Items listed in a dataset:
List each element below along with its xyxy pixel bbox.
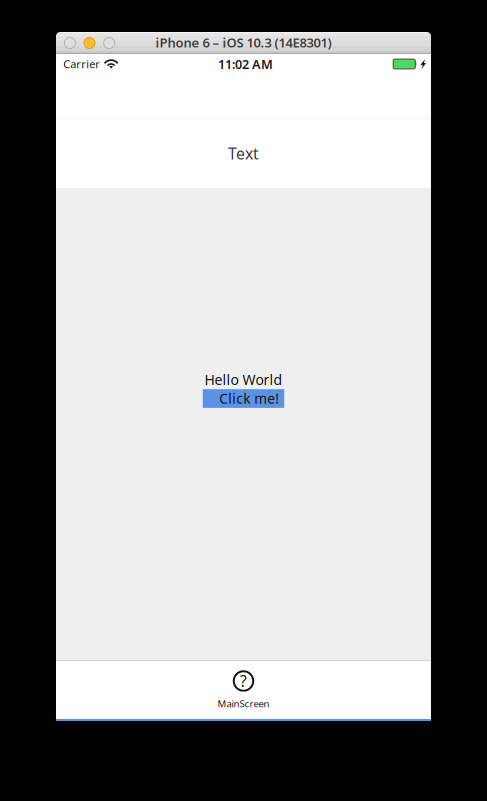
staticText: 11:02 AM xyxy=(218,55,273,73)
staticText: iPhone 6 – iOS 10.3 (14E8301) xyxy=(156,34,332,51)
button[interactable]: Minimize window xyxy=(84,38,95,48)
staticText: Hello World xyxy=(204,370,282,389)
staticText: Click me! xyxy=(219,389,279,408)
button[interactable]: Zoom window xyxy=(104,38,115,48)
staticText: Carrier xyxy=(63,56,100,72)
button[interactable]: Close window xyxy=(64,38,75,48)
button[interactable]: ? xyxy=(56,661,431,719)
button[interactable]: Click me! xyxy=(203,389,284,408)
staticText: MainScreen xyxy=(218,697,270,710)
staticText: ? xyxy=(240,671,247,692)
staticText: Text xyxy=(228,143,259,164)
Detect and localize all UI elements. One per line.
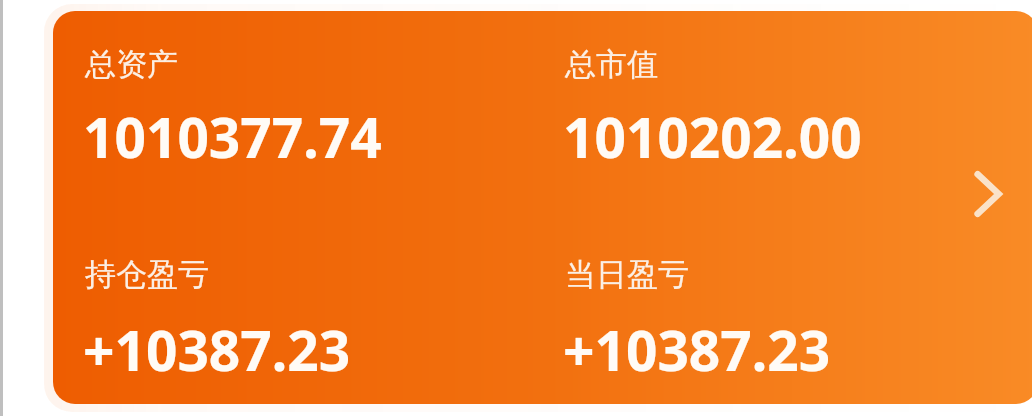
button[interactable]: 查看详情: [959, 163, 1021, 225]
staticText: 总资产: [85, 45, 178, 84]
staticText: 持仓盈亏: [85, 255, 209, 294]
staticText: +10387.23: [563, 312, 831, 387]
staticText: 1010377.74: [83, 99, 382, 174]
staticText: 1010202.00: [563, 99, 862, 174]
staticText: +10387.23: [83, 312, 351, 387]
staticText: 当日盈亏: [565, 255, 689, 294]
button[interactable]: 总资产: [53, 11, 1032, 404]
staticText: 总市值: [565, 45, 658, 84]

YOUR OBJECTIVE:
What you return must match the entries above exactly, apart from the pictures, which are left out.

TASK RESULT:
List each element below along with its xyxy pixel bbox.
staticText: 11:02 AM xyxy=(218,55,273,73)
staticText: iPhone 6 – iOS 10.3 (14E8301) xyxy=(156,34,332,51)
button[interactable]: Minimize window xyxy=(84,38,95,48)
staticText: Hello World xyxy=(204,370,282,389)
staticText: Click me! xyxy=(219,389,279,408)
button[interactable]: Zoom window xyxy=(104,38,115,48)
staticText: Carrier xyxy=(63,56,100,72)
button[interactable]: Close window xyxy=(64,38,75,48)
button[interactable]: ? xyxy=(56,661,431,719)
button[interactable]: Click me! xyxy=(203,389,284,408)
staticText: MainScreen xyxy=(218,697,270,710)
staticText: ? xyxy=(240,671,247,692)
staticText: Text xyxy=(228,143,259,164)
Detect and localize all UI elements. One per line.
button[interactable]: 查看详情: [959, 163, 1021, 225]
staticText: 总资产: [85, 45, 178, 84]
staticText: 持仓盈亏: [85, 255, 209, 294]
staticText: +10387.23: [563, 312, 831, 387]
staticText: 1010377.74: [83, 99, 382, 174]
staticText: 1010202.00: [563, 99, 862, 174]
staticText: +10387.23: [83, 312, 351, 387]
staticText: 当日盈亏: [565, 255, 689, 294]
button[interactable]: 总资产: [53, 11, 1032, 404]
staticText: 总市值: [565, 45, 658, 84]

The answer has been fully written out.